Monosomy X (Turner Syndrome):

Mostly affects females who have only one X chromosome instead of two. Many pregnancies end in miscarriage, but those carried to term may have heart defects, learning challenges, or infertility. Ongoing medical support and hormone therapy are often required.

Trisomy 18 (Edwards Syndrome):

This condition results from an extra chromosome 18 and causes severe developmental and organ abnormalities, particularly of the heart, brain, and kidneys. Physical features may include cleft lip, small jaw, and clenched hands. Most pregnancies end in miscarriage, and few babies survive beyond the first year. It occurs in about 1 in 3,000 live births.

Klinefelter Syndrome:

Found in males with an extra X chromosome (XXY). It may cause learning or behavioral difficulties and infertility in adulthood. Around 1 in 1,000 male births are affected.

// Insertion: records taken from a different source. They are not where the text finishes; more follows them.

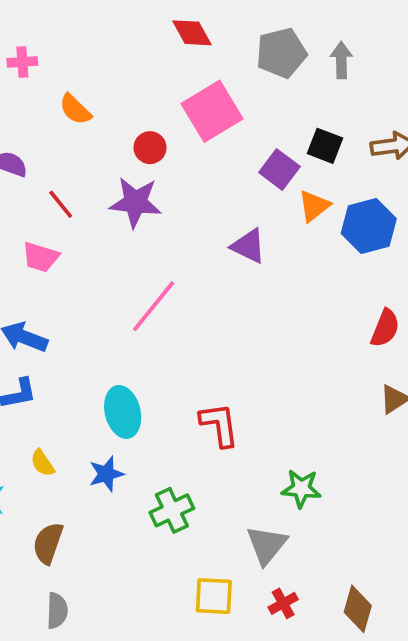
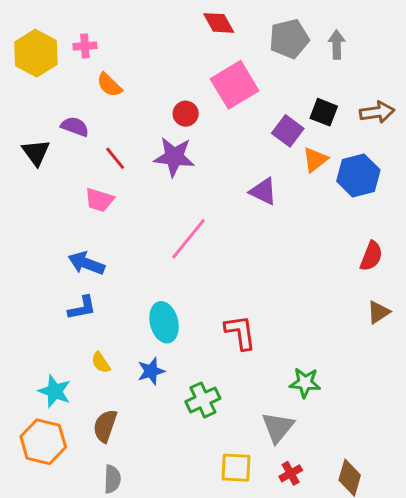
orange semicircle: (75, 109) -> (109, 85), moved

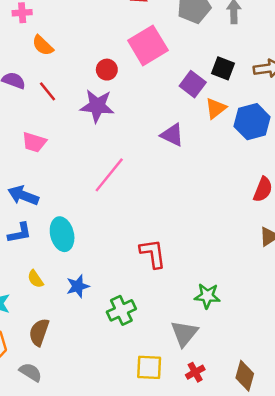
red line: (115, 158) -> (48, 91), moved
cyan ellipse: (164, 322) -> (62, 234), moved
gray semicircle: (112, 479) -> (31, 372), moved, turned -60

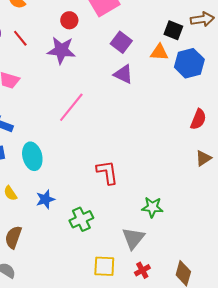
black square: (223, 68) -> (173, 30), moved
purple square: (193, 84) -> (121, 42), moved
orange triangle: (216, 108) -> (159, 52), turned 42

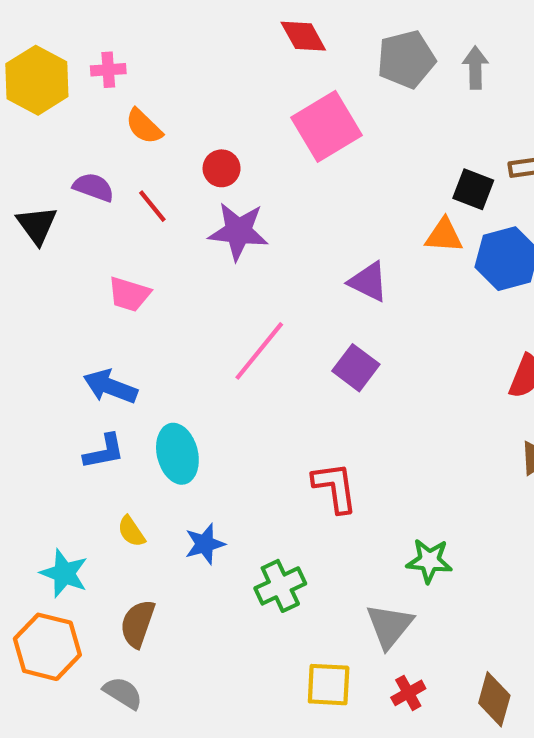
red circle: (69, 20) -> (222, 168), moved
purple square: (121, 42) -> (356, 368), moved

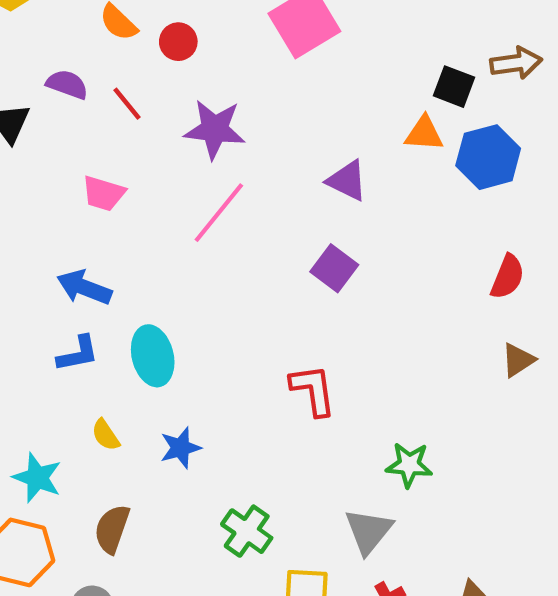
red circle: (222, 168) -> (178, 42), moved
pink line: (259, 351) -> (219, 213), moved
green cross: (280, 586) -> (247, 531), moved, turned -30

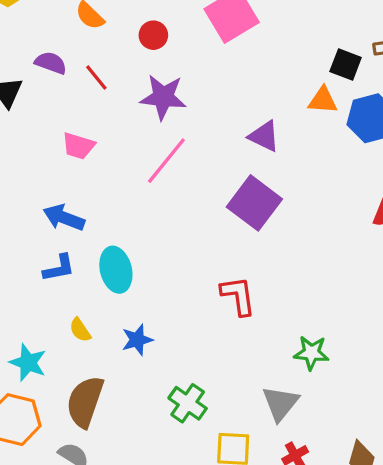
red circle: (178, 42) -> (153, 35), moved
purple square: (334, 268) -> (254, 203), size x1.5
brown semicircle: (112, 529) -> (85, 402), size x1.4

Trisomy 13 (Patau Syndrome):

An extra chromosome 13 leads to serious intellectual and physical disabilities affecting the heart, brain, and kidneys. Common visible signs include extra fingers or toes and facial clefts. Most affected pregnancies result in miscarriage, and survival beyond infancy is rare. It affects around 1 in 5,000 live births

Triple X Syndrome:

Seen in females with an extra X chromosome (XXX). They may be taller than average and could experience mild learning or behavioral issues. It occurs in about 1 in 800 female births.